◆ Transcribed page contents ◆

+++

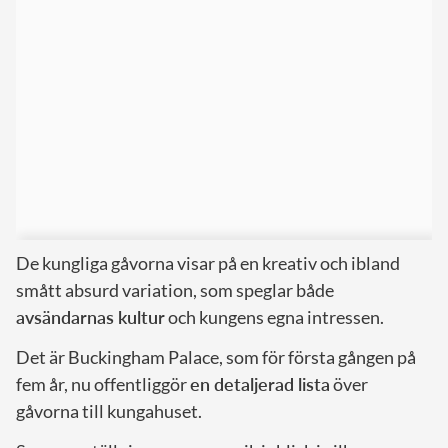
De kungliga gåvorna visar på en kreativ och ibland
smått absurd variation, som speglar både
avsändarnas kultur
och kungens egna intressen.
Det är Buckingham Palace, som för första gången på
fem år, nu offentliggör
en detaljerad lista
över
gåvorna till kungahuset.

+++

◆ THE TASK ◆
All entries above should be returned exactly, apart from their pictures.

◆ COMPLETED EXERCISE ◆
De kungliga gåvorna visar på en kreativ och ibland
smått absurd variation, som speglar både
avsändarnas kultur
och kungens egna intressen.
Det är Buckingham Palace, som för första gången på
fem år, nu offentliggör
en detaljerad lista
över
gåvorna till kungahuset.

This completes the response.